#### [Exercise objective]
Only lines that contain the string "half" should be returned from the material below.

#### [Supplied material]
"""

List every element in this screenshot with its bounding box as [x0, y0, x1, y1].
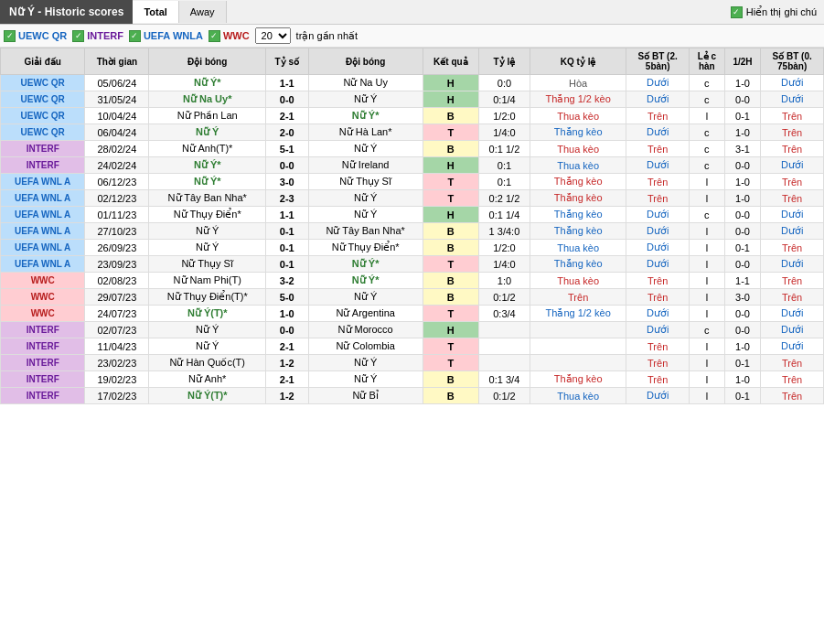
row-team2: Nữ Argentina [308, 306, 423, 322]
row-half: 0-0 [724, 322, 761, 338]
col-team1: Đội bóng [149, 48, 266, 75]
count-select[interactable]: 20103050 [255, 27, 291, 44]
table-row: INTERF 11/04/23 Nữ Ý 2-1 Nữ Colombia T T… [1, 338, 824, 355]
row-sobt: Trên [626, 174, 690, 190]
row-lec: c [690, 207, 725, 223]
row-date: 27/10/23 [85, 223, 149, 240]
row-team2: Nữ Thụy Sĩ [308, 174, 423, 190]
row-kq-ratio: Thua kèo [530, 240, 626, 256]
row-team2: Nữ Tây Ban Nha* [308, 223, 423, 240]
row-lec: l [690, 388, 725, 404]
row-result: B [423, 223, 478, 240]
show-notes-checkbox[interactable]: ✓ [731, 6, 743, 18]
filter-uewcqr-label: UEWC QR [18, 30, 67, 41]
row-sobt2: Dưới [761, 223, 824, 240]
col-half: 1/2H [724, 48, 761, 75]
row-half: 1-0 [724, 371, 761, 388]
row-team1: Nữ Ý* [149, 174, 266, 190]
filter-wnla-checkbox[interactable]: ✓ [129, 30, 141, 42]
row-sobt2: Dưới [761, 91, 824, 108]
row-result: T [423, 306, 478, 322]
row-comp: UEWC QR [1, 124, 85, 141]
row-kq-ratio: Thắng kèo [530, 223, 626, 240]
row-kq-ratio [530, 338, 626, 355]
row-sobt2: Dưới [761, 207, 824, 223]
row-sobt: Trên [626, 338, 690, 355]
filter-uewcqr: ✓ UEWC QR [4, 30, 67, 42]
row-team1: Nữ Ý [149, 322, 266, 338]
row-ratio: 1/4:0 [478, 124, 530, 141]
table-row: WWC 24/07/23 Nữ Ý(T)* 1-0 Nữ Argentina T… [1, 306, 824, 322]
row-lec: c [690, 75, 725, 91]
table-row: INTERF 23/02/23 Nữ Hàn Quốc(T) 1-2 Nữ Ý … [1, 355, 824, 371]
table-row: INTERF 28/02/24 Nữ Anh(T)* 5-1 Nữ Ý B 0:… [1, 141, 824, 157]
row-date: 02/12/23 [85, 190, 149, 207]
row-kq-ratio: Trên [530, 289, 626, 306]
row-comp: UEWC QR [1, 75, 85, 91]
col-sobt2: Số BT (0.75bàn) [761, 48, 824, 75]
row-kq-ratio: Thắng kèo [530, 174, 626, 190]
filter-interf-checkbox[interactable]: ✓ [72, 30, 84, 42]
row-sobt: Dưới [626, 240, 690, 256]
row-team2: Nữ Ý [308, 355, 423, 371]
row-half: 0-0 [724, 207, 761, 223]
row-half: 0-1 [724, 388, 761, 404]
row-result: B [423, 240, 478, 256]
row-comp: UEFA WNL A [1, 256, 85, 273]
row-kq-ratio: Thua kèo [530, 273, 626, 289]
row-half: 0-1 [724, 240, 761, 256]
table-row: UEFA WNL A 23/09/23 Nữ Thụy Sĩ 0-1 Nữ Ý*… [1, 256, 824, 273]
row-date: 24/02/24 [85, 157, 149, 174]
row-team2: Nữ Ý [308, 190, 423, 207]
tab-away[interactable]: Away [179, 1, 227, 23]
row-half: 0-0 [724, 91, 761, 108]
row-ratio [478, 355, 530, 371]
row-comp: UEFA WNL A [1, 207, 85, 223]
row-ratio: 1 3/4:0 [478, 223, 530, 240]
row-lec: l [690, 256, 725, 273]
row-team2: Nữ Ý* [308, 108, 423, 124]
row-sobt2: Trên [761, 371, 824, 388]
row-ratio: 0:1 [478, 157, 530, 174]
row-sobt2: Trên [761, 108, 824, 124]
row-sobt: Trên [626, 371, 690, 388]
row-lec: l [690, 289, 725, 306]
table-row: UEWC QR 31/05/24 Nữ Na Uy* 0-0 Nữ Ý H 0:… [1, 91, 824, 108]
row-ratio: 0:2 1/2 [478, 190, 530, 207]
row-result: H [423, 157, 478, 174]
row-team2: Nữ Ireland [308, 157, 423, 174]
filter-uewcqr-checkbox[interactable]: ✓ [4, 30, 16, 42]
col-date: Thời gian [85, 48, 149, 75]
row-ratio: 0:1/2 [478, 388, 530, 404]
row-result: B [423, 371, 478, 388]
row-team1: Nữ Ý* [149, 157, 266, 174]
col-lec: Lẻ chàn [690, 48, 725, 75]
row-sobt: Dưới [626, 75, 690, 91]
show-notes-label: Hiển thị ghi chú [746, 6, 817, 18]
row-score: 1-2 [265, 388, 308, 404]
filter-wwc-checkbox[interactable]: ✓ [209, 30, 220, 42]
row-sobt2: Trên [761, 124, 824, 141]
row-date: 06/04/24 [85, 124, 149, 141]
row-kq-ratio: Thắng kèo [530, 207, 626, 223]
row-result: H [423, 75, 478, 91]
row-half: 0-0 [724, 256, 761, 273]
row-result: T [423, 355, 478, 371]
row-sobt2: Dưới [761, 75, 824, 91]
row-team1: Nữ Anh(T)* [149, 141, 266, 157]
table-row: UEFA WNL A 26/09/23 Nữ Ý 0-1 Nữ Thụy Điể… [1, 240, 824, 256]
row-team2: Nữ Bỉ [308, 388, 423, 404]
row-ratio: 0:1 3/4 [478, 371, 530, 388]
row-kq-ratio: Thắng kèo [530, 256, 626, 273]
row-team1: Nữ Nam Phi(T) [149, 273, 266, 289]
row-comp: INTERF [1, 141, 85, 157]
row-date: 29/07/23 [85, 289, 149, 306]
row-sobt: Trên [626, 289, 690, 306]
row-result: T [423, 174, 478, 190]
row-team2: Nữ Ý [308, 289, 423, 306]
filter-interf: ✓ INTERF [72, 30, 123, 42]
row-date: 28/02/24 [85, 141, 149, 157]
row-team1: Nữ Ý [149, 124, 266, 141]
tab-total[interactable]: Total [133, 1, 178, 23]
row-half: 0-1 [724, 108, 761, 124]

"""

#### [Answer to this problem]
row-half: 0-0 [724, 322, 761, 338]
col-half: 1/2H [724, 48, 761, 75]
row-half: 1-0 [724, 371, 761, 388]
row-half: 0-0 [724, 207, 761, 223]
row-half: 0-1 [724, 388, 761, 404]
row-half: 0-1 [724, 240, 761, 256]
row-half: 0-0 [724, 91, 761, 108]
row-half: 0-0 [724, 256, 761, 273]
row-half: 0-1 [724, 108, 761, 124]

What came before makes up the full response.